Patrick Springer, Published April 20 2014
Tornado danger often underestimated in Red River Valley
The arbitrary designation coincided with the Northern Pacific Railroad, extending from Duluth, Minn., to the Puget Sound, and supposedly marked the northern limit of tornadoes.
That spurious claim, touted by the railroad to lure settlers to areas north of the Tornado Belt in Dakota Territory, was obliterated in 1887 when a “whirlwind” blew through Grand Forks, killing five and destroying property.
Even today, more than a century later in an area so prone to formidable blizzards and floods, it can be easy to underestimate the dangers of tornadoes.
A fresh reminder of that reality came with the recent determination that some residents of the Red River Valley spend as much time under tornado warnings as certain areas in the heart of “Tornado Alley.”
Cass County, for example, spends on average almost 2½ hours per year under tornado warnings, a span similar to many counties in “Tornado Alley,” a turbulent swath of the southern and central Plains.
That finding – a visual indicator of the area’s significant tornado risk – was revealed in a map recently compiled by a weather researcher in Iowa who graphically depicts information from meteorological archives.
After generating the map earlier this month, researcher Daryl Herzmann of Iowa State University in Ames realized that counties with the most time under tornado warnings usually were very large.
That could explain why Clay County is under tornado warnings a bit more than 1½ hours per year, about an hour less than adjacent Cass County in North Dakota.
Still, even after adjusting for county size, the Red River Valley and surrounding areas are comparable to much of the Great Plains in time under tornado warnings.
‘Great Plains alley’
Weather analysts at the National Climatic Data Center also have come up with a way to compare tornado frequency and land area.
Over a recent 20-year period, North Dakota and South Dakota each averaged 4.7 tornadoes yearly per 10,000 square miles; Minnesota averaged 5.7 tornadoes.
Those are well above the national average of 3.5 tornadoes per year.

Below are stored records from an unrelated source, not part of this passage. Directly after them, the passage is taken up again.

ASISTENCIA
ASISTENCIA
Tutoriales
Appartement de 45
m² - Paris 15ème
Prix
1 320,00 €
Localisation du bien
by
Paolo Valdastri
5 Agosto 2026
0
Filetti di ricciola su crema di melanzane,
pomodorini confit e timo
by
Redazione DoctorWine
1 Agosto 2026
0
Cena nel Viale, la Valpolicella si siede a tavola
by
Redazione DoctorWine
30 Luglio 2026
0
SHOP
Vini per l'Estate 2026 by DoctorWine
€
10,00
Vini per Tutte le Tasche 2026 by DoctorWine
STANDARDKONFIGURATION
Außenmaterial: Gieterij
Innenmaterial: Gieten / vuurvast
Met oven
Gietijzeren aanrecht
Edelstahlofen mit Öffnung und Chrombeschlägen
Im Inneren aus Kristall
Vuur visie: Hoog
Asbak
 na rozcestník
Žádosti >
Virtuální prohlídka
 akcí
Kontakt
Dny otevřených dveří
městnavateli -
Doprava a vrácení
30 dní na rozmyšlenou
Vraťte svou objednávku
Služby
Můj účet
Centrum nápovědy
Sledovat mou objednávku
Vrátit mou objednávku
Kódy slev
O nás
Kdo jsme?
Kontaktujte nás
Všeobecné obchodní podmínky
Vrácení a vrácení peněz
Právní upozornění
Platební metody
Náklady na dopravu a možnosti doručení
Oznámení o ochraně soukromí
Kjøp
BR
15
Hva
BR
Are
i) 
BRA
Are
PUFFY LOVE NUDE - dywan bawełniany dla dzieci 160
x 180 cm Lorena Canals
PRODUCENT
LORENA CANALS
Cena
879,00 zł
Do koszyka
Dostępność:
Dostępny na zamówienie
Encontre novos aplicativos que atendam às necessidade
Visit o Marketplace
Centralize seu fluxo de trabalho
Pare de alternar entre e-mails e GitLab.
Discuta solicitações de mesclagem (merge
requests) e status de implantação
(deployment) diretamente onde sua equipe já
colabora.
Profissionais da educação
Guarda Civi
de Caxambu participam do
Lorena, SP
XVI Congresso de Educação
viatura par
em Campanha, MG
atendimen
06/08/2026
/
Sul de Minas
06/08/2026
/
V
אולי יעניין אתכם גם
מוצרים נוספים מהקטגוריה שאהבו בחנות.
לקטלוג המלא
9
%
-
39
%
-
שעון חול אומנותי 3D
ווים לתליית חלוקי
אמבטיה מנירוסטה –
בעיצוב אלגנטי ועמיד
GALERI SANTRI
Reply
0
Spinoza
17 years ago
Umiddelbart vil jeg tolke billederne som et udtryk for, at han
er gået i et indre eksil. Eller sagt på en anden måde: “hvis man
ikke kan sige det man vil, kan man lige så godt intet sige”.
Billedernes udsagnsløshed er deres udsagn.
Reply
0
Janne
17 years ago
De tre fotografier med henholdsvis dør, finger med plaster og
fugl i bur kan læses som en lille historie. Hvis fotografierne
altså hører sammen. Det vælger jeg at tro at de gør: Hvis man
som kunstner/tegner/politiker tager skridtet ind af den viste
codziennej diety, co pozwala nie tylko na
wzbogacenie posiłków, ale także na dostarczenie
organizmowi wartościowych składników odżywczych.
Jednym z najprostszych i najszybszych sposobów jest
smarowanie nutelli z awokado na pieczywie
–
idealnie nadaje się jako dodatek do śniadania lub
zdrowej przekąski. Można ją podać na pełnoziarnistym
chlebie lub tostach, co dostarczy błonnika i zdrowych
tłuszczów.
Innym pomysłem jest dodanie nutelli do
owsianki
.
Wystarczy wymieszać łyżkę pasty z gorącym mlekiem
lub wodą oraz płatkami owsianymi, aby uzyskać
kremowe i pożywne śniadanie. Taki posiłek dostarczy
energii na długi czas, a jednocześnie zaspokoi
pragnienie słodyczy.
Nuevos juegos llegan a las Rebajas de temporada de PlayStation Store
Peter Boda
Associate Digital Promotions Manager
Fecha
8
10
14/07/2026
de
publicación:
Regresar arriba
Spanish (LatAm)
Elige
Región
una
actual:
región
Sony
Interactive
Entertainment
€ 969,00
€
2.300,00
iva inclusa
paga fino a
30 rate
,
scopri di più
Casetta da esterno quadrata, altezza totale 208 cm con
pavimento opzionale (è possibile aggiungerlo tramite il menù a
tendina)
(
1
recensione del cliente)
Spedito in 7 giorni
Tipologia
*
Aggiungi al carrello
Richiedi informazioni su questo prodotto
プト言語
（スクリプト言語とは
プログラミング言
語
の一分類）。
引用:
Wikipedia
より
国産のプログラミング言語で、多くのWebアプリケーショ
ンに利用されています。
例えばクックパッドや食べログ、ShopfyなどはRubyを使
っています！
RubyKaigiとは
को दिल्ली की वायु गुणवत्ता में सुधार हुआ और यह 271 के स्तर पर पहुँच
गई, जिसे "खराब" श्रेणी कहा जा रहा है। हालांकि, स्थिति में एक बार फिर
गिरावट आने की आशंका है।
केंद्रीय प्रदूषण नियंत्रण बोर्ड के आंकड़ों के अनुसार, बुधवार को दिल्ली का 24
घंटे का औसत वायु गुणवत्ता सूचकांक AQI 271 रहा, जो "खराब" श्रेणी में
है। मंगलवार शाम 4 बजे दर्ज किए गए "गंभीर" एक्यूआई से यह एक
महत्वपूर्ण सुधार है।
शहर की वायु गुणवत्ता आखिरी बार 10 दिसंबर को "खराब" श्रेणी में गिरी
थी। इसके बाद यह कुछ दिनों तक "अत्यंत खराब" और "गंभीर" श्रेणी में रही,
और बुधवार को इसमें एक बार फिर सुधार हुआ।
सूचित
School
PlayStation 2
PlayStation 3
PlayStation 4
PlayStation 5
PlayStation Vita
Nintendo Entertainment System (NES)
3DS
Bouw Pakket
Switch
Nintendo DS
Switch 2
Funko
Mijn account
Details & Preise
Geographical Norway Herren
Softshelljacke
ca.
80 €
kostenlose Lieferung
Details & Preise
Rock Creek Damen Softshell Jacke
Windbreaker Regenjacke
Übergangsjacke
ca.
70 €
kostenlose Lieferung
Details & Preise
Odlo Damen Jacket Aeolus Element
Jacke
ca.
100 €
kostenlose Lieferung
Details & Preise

By comparison, Oklahoma averaged 9, and Kansas 11.7 per 10,000 square miles.
No precise boundaries exist for “Tornado Alley,” and some weather experts argue that tornadoes are so widespread that the designation is meaningless.
But Greg Gust, a warning coordination meteorologist for the National Weather Service office in Grand Forks, said the zone extends even into southern Manitoba.
“We’re clearly in the classic Great Plains alley,” he said.
Colder weather in the northern Plains, however, shortens the tornado season. Although tornadoes in North Dakota have been observed as early as March and as late as November, most occur during the summer months of June, July and August.
“It’s a short season but a very robust season,” Gust said. “We get a lot of activity in a very short time.”
June is usually the area’s peak tornado month. The most notable example is North Dakota’s deadliest tornado, which struck Fargo on June 20, 1957, killing 10 people.
Twin tornadoes plowed through Wadena, Minn., on June 17, 2010, causing millions of dollars of property damage, requiring the school to be rebuilt.
The tornado that killed one person and demolished two trailer parks in Northwood, N.D., on Aug. 26, 2007, came after the June peak, but at the tail end of the normal tornado season.
Intensity and frequency
Because the northern Plains is sparsely populated, with few structures in rural areas to be damaged by tornadoes, their impacts tend to be less than in more densely populated areas, Gust said.
“The rating of the intensity is highly influenced by what it hits,” he said. Even so, high-intensity tornadoes “still are high-frequency occurrences around here,” Gust added, citing the Wadena and Northwood tornadoes as recent examples.
Over a 10-year period, about 60 percent of the tornadoes in Cass County are equivalent to those in a similarly sized area of eastern Oklahoma, an area known for the intensity and frequency of tornadoes, Gust said.
A more dense radar network and a bigger corps of trained weather spotters in the central and southern Plains have been shown to account for much of the higher frequency of reported tornadoes in those areas, he said.
“We have much less dense radar networks up here,” he said. The wider gaps in radar make it more difficult to detect tornadoes on the fringe of their reach.
Of course, the prairie was even more sparsely settled back in 1886, when some marketing mind for the Northern Pacific Railroad dreamed up the “Tornado Belt.”
The false reassurance likely was intended to help ease fears settlers might have in moving to the wide open prairie, said Nancy Godon, co-author of “Reshaping the Tornado Belt,” a book that explored the 1887 Grand Forks tornado, which debunked the myth that the northernmost reaches of Dakota Territory were outside the range of tornadoes.
She and her co-authors, including her meteorologist husband, Vince, determined that cyclonic winds tore through Grand Forks and continued through East Grand Forks, Minn., killing five people and destroying property along a 20-mile path.
“People didn’t really understand that tornadoes can happen anywhere,” Nancy Godon said, noting that severe tornadoes have occurred in Manitoba.
If the 1887 tornado were to happen today in Grand Forks, which now is much more densely populated and developed, the damage would be much worse.
“If that happened today, it would be devastating,” she said.